Steps for Federated Learning
Properties of Problems Solved using Federated Learning
Federated Averaging Algorithm

Let’s get started.

Data is Available Everywhere

Living in the data era, data is a primary requirement for building intelligent applications. From where and how to get the data, then? The good news is that data is available everywhere—the bad news is that much of said data is inaccessible.

Mobile, embedded, and sensor-laden IoT devices are major sources of data nowadays. Being used frequently by its users and available by hand all time, mobile devices are the primary source of data.

According to a recent GSMA Mobile Economy report, the number of mobile users reached 5.2 billion in 2019 and was expected to increase to 5.8 billion by 2025. Out of the 5.2 billion mobile users, there are 3.8 users connected to the internet.

This means a couple of things. Internet connectivity is an indication of increased data generation, and that users will be in need of intelligent applications to have better experiences. Due to the existence of smart buildings, the report also shows that 12 billion IoT devices are available in 2019 and expected to increase to 24.6 billion devices by 2025.

According to a Pew Research Center report, the majority of such mobile devices are smart. The following figure shows a number of countries and the percentage of the adults who use smartphones:

The existence of such large numbers of data generators means data is indeed available everywhere. Each click by a mobile user adds more data about what interests the user and thus can be used to build intelligent applications with better UXs.

To make use of the users’ private data without revealing their privacy, federated learning comes into action.

What is Federated Learning?

Federated learning is a new type of learning introduced by Google in 2016 in a paper titled Communication-Efficient Learning of Deep Networks from Decentralized Data [1]. Besides the definition mentioned at the beginning of the article, let’s add more explanation of federated learning.

Federated learning is a relatively new type of learning that avoids centralized data collection and model training. In a traditional machine learning pipeline, data is collected from different sources (e.g. mobile devices) and stored in a central location (i.e. data center). Once all data is available at a center, a single machine learning model is trained by such data. Because the data must be moved from the users’ devices to a central device for building and training the model, this approach is called centralized learning.

On the other hand, federated learning is about training multiple machine learning models on mobile devices (which are referred to as clients) and then combining the results of all such models into a single model that resides at a server. Thus, a model is trained on devices themselves using ground-truth data and just the trained model is shared with a server. This way the user’s data is leveraged to build machine/deep learning models while keeping data private.

In this case, federated learning benefits from the users’ data without revealing their privacy. The raw data is available at the users’ devices and never moved to a data center—but a model out of this data is created, which in turn is sent to the server.

Using federated learning, the user’s data is not uploaded to the server and thus there is no DIRECT access to the data, but there is still the possibility of the data being accessed. Privacy breaking in federated learning will be discussed in a later post.

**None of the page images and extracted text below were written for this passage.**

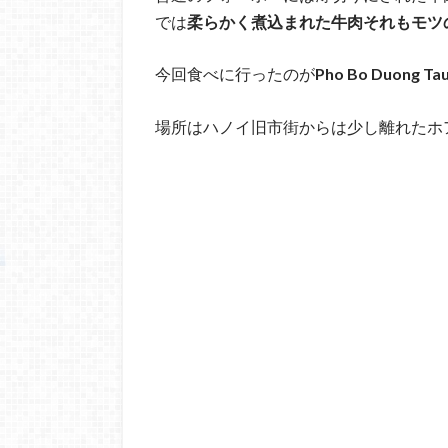
では
柔らかく煮込まれた牛肉それもモツ
今回食べに行ったのが
Pho Bo Duong Ta
場所はハノイ旧市街からは少し離れたホ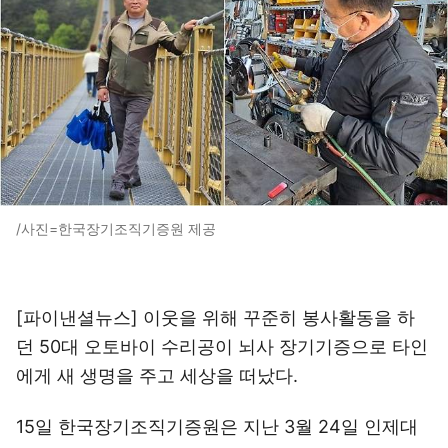
/사진=한국장기조직기증원 제공
[파이낸셜뉴스] 이웃을 위해 꾸준히 봉사활동을 하
던 50대 오토바이 수리공이 뇌사 장기기증으로 타인
에게 새 생명을 주고 세상을 떠났다.
15일 한국장기조직기증원은 지난 3월 24일 인제대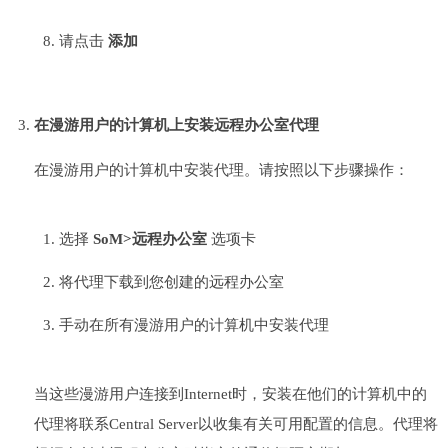
请点击
添加
在漫游用户的计算机上安装远程办公室代理
在漫游用户的计算机中安装代理。请按照以下步骤操作：
选择
SoM>远程办公室
选项卡
将代理下载到您创建的远程办公室
手动在所有漫游用户的计算机中安装代理
当这些漫游用户连接到Internet时，安装在他们的计算机中的
代理将联系Central Server以收集有关可用配置的信息。代理将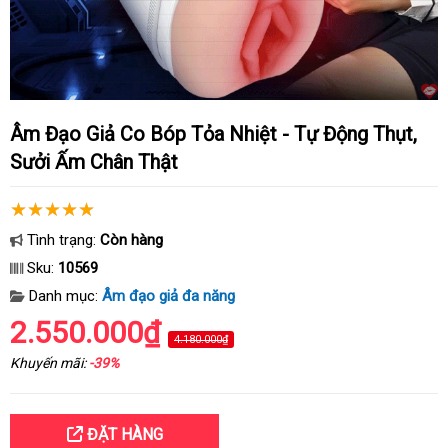
Âm Đạo Giả Co Bóp Tỏa Nhiệt - Tự Động Thụt,
Sưởi Ấm Chân Thật
Tình trạng:
Còn hàng
Sku:
10569
Danh mục:
Âm đạo giả đa năng
2.550.000₫
4.180.000₫
Khuyến mãi:
-39%
ĐẶT HÀNG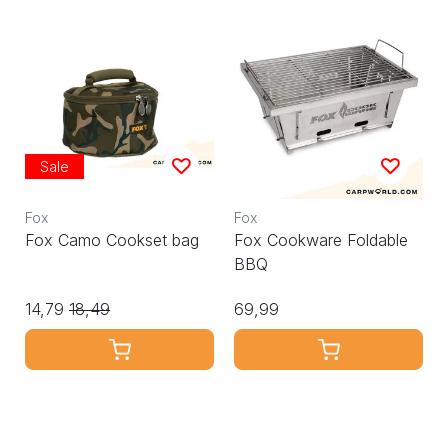
Sale
Fox
Fox
Fox Camo Cookset bag
Fox Cookware Foldable
BBQ
14,79
18,49
69,99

Steps for Federated Learning

Federated learning in theory is fairly simple and can be summarized in the following steps:

A generic (shared) model is trained server-side.
A number of clients are selected for training on top of the generic model.
The selected clients download the model.
The generic model is trained on the devices, leveraging the users’ private data, based on an optimization algorithm like the stochastic gradient descent.
A summary of the changes made to the model (i.e. weights of the trained neural network) is sent to the server.
The server aggregates the updates from all devices to improve the shared model. Update aggregation is done using a new algorithm called the federated averaging algorithm.
The process of sending the generic model to mobile devices and updating them according to the received summary of updates is repeated.

The previous steps are summarized in the next figure, based on a blog post by Google research scientists:

A. Your phone personalizes the model locally, based on your usage.

B. Many users’ updates are aggregated.

C. A change to the shared model is made according to the aggregated updates, after which the procedure is repeated.

You can also watch this video from Google that summarizes the definition of federated learning.

Properties of Problems Solved using Federated Learning

According to the Google research paper [1], the ideal problems to be solved by federated learning have 3 properties. The first property is

When a single machine learning model is created at the server, it uses data from different users to create a single generic model. Because the users vary in how they use mobile devices, the model should be generic enough to cope with such variety.

Unfortunately, the user experience will not be enhanced by a generic model, but instead by a customized model that seems created specifically for the device. Such personalization is achieved using federated learning and can provide the feeling that the device is created just for the user.

The second property:

It isn’t practical to ask the user to upload large amounts of data to create a generic model at the server. This adds additional costs to the user. Also, the user is likely to reject uploading private data to help build a model, especially with applications that require sensitive user information. In cases where data is private or large in scale, federated learning is a good option compared to centralized learning.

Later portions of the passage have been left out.